Steinbauerová Veronika, Neumann Pavel, Novák Petr, Macas Jiří
Institute of Plant Molecular Biology, Biology Centre ASCR, Branišovská 31, Ceske Budejovice, Czech Republic.
Genetica. 2011 Dec;139(11-12):1543-55. doi: 10.1007/s10709-012-9654-9. Epub 2012 Apr 29.
Long terminal repeat (LTR) retrotransposons make up substantial parts of most higher plant genomes where they accumulate due to their replicative mode of transposition. Although the transposition is facilitated by proteins encoded within the gag-pol region which is common to all autonomous elements, some LTR retrotransposons were found to potentially carry an additional protein coding capacity represented by extra open reading frames located upstream or downstream of gag-pol. In this study, we performed a comprehensive in silico survey and comparative analysis of these extra open reading frames (ORFs) in the group of Ty3/gypsy LTR retrotransposons as the first step towards our understanding of their origin and function. We found that extra ORFs occur in all three major lineages of plant Ty3/gypsy elements, being the most frequent in the Tat lineage where most (77 %) of identified elements contained extra ORFs. This lineage was also characterized by the highest diversity of extra ORF arrangement (position and orientation) within the elements. On the other hand, all of these ORFs could be classified into only two broad groups based on their mutual similarities or the presence of short conserved motifs in their inferred protein sequences. In the Athila lineage, the extra ORFs were confined to the element 3' regions but they displayed much higher sequence diversity compared to those found in Tat. In the lineage of Chromoviruses the extra ORFs were relatively rare, occurring only in 5' regions of a group of elements present in a single plant family (Poaceae).
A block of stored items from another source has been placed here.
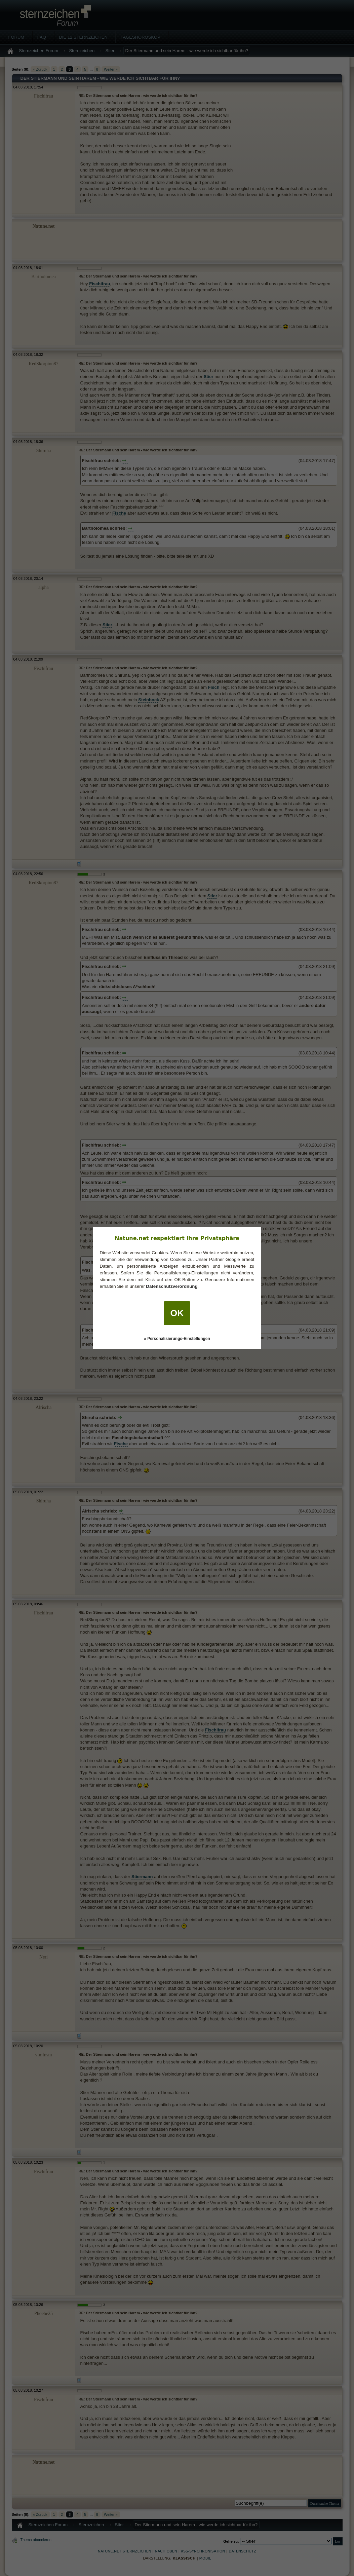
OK (177, 1313)
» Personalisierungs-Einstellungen (177, 1338)
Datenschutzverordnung (171, 1286)
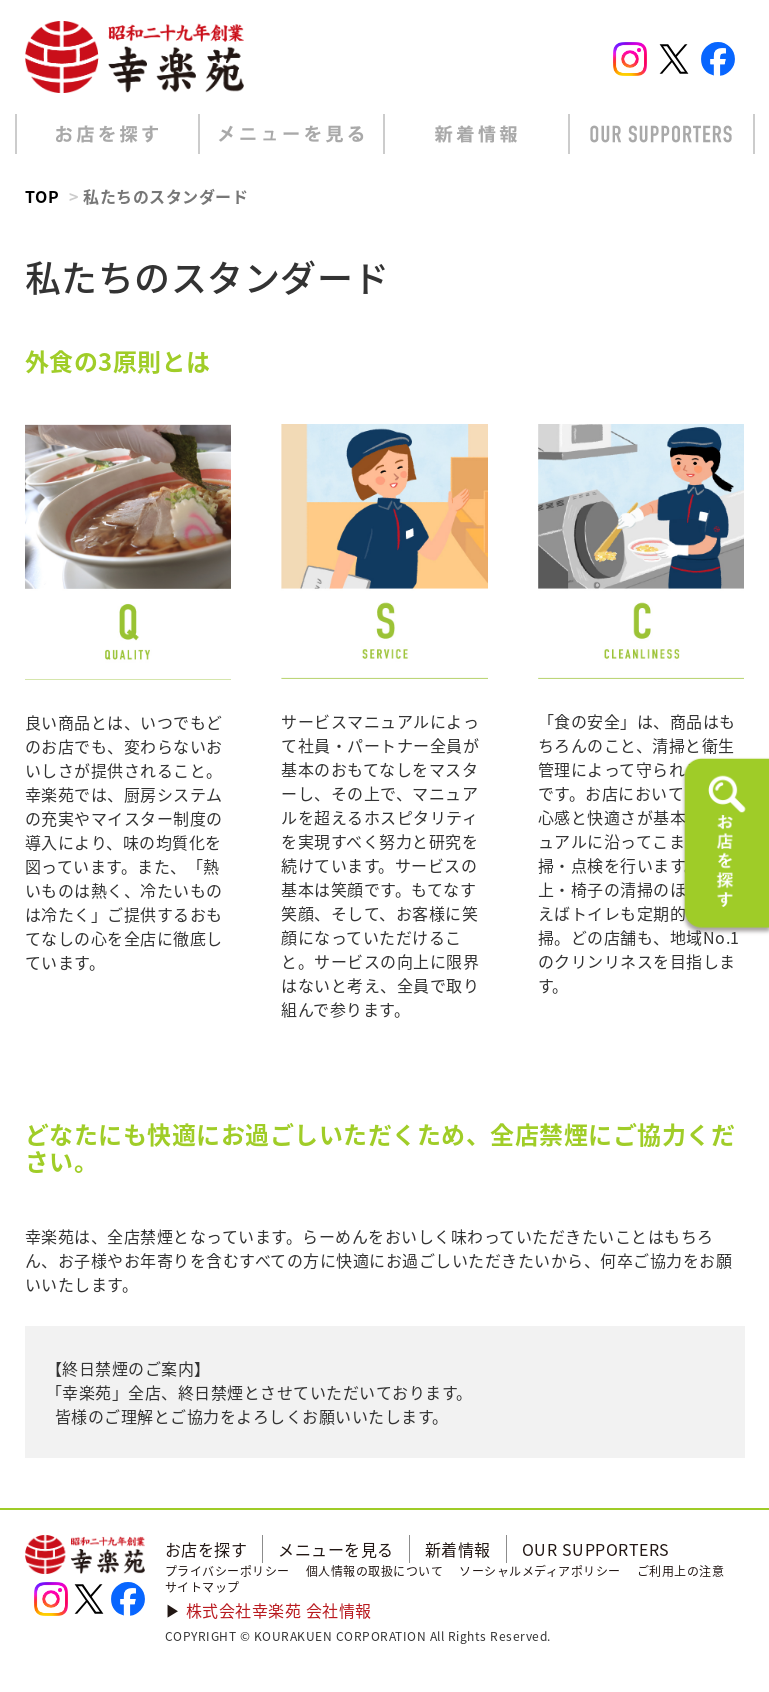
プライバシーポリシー (227, 1571)
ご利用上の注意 (681, 1571)
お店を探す (206, 1549)
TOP (42, 196)
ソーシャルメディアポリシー (540, 1571)
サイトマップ (202, 1587)
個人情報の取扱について (375, 1571)
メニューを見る (336, 1549)
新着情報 (458, 1549)
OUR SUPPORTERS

In all three lineages, most extra ORFs lacked sequence similarities to characterized gene sequences or functional protein domains, except for two Athila-like elements with similarities to LOGL4 gene and part of the Chromoviruses extra ORFs that displayed partial similarity to histone H3 gene. Thus, in these cases the extra ORFs most likely originated by transduction or recombination of cellular gene sequences. In addition, the protein domain which is otherwise associated with DNA transposons have been detected in part of the Tat-like extra ORFs, pointing to their origin from an insertion event of a mobile element.
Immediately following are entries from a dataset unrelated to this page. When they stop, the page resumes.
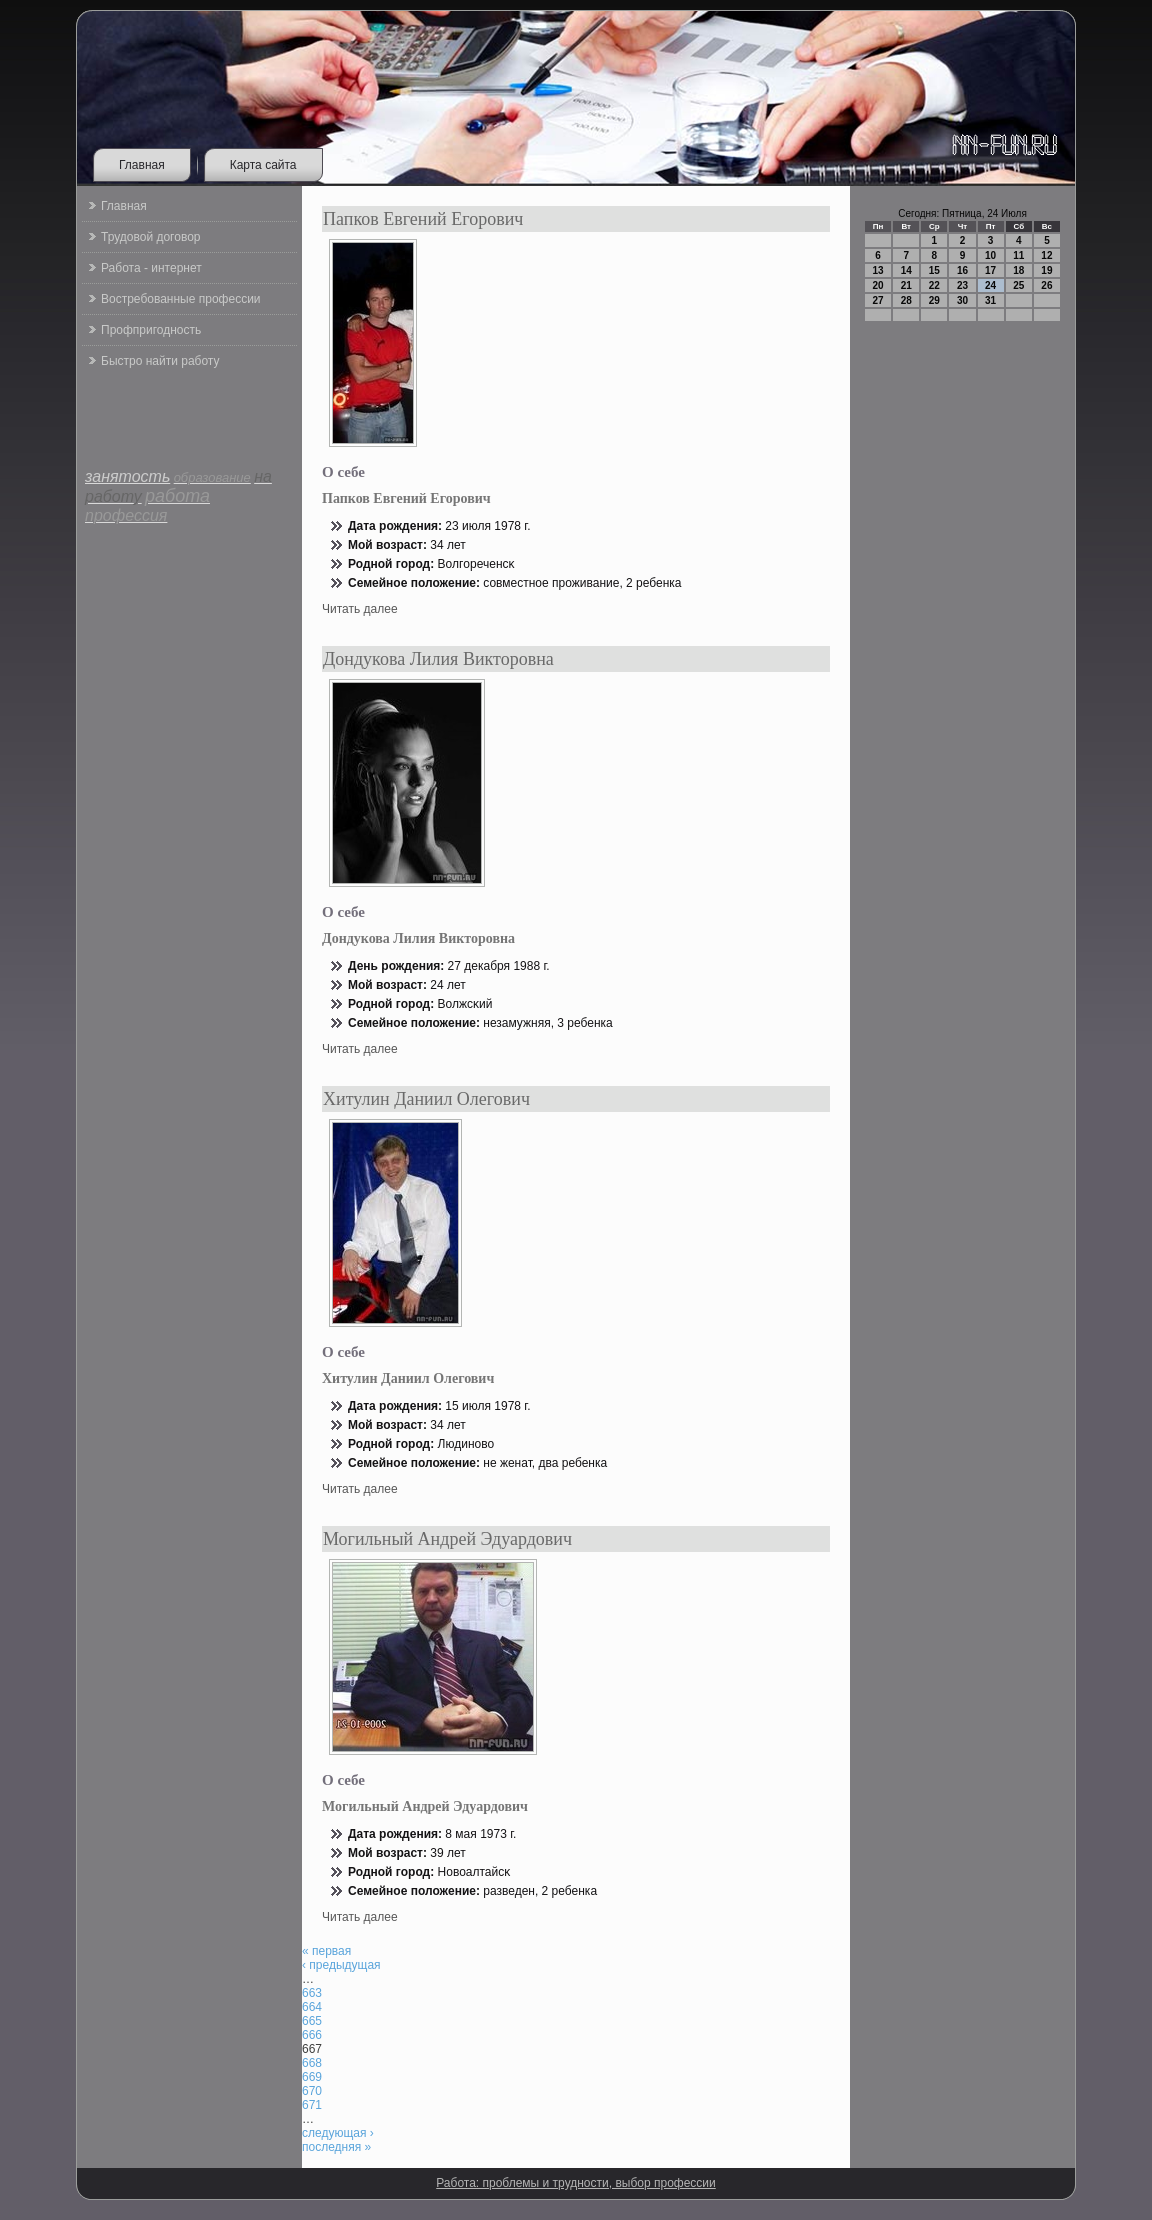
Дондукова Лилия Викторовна (438, 659)
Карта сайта (263, 165)
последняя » (336, 2147)
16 (962, 270)
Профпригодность (151, 330)
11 (1018, 255)
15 (934, 270)
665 (312, 2021)
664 (312, 2007)
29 (934, 300)
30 (962, 300)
长末端重复序列(LTR)逆转座子占大多数高等植物基因组的很大一部分,由于其复制性转座模式,它们在基因组中不断积累。尽管转座由所有自主元件共有的gag-pol区域内编码的蛋白质促进,但发现一些LTR逆转座子可能具有额外的蛋白质编码能力,由位于gag-pol上游或下游的额外开放阅读框表示。在本研究中,我们对Ty3/gypsy LTR逆转座子组中的这些额外开放阅读框(ORF)进行了全面的计算机模拟调查和比较分析,这是我们了解其起源和功能的第一步。我们发现,额外的ORF存在于植物Ty3/gypsy元件的所有三个主要谱系中,在Tat谱系中最为常见,其中大多数(77%)已鉴定元件含有额外的ORF。该谱系的特点还在于元件内额外ORF排列(位置和方向)的多样性最高。另一方面,所有这些ORF根据其相互相似性或推断蛋白质序列中短保守基序的存在,只能分为两大类。在Athila谱系中,额外的ORF局限于元件的3'区域,但与Tat谱系中发现的相比,它们表现出更高的序列多样性。在染色体病毒谱系中,额外的ORF相对较少,仅出现在单个植物科(禾本科)中一组元件的5'区域。在所有三个谱系中,除了两个与LOGL4基因相似的Athila样元件和部分与组蛋白H3基因显示部分相似性的染色体病毒额外ORF外,大多数额外的ORF与已表征的基因序列或功能蛋白质结构域缺乏序列相似性。因此,在这些情况下,额外的ORF很可能起源于细胞基因序列的转导或重组。此外,在部分Tat样额外ORF中检测到了与DNA转座子相关的蛋白质结构域,表明它们起源于一个移动元件的插入事件。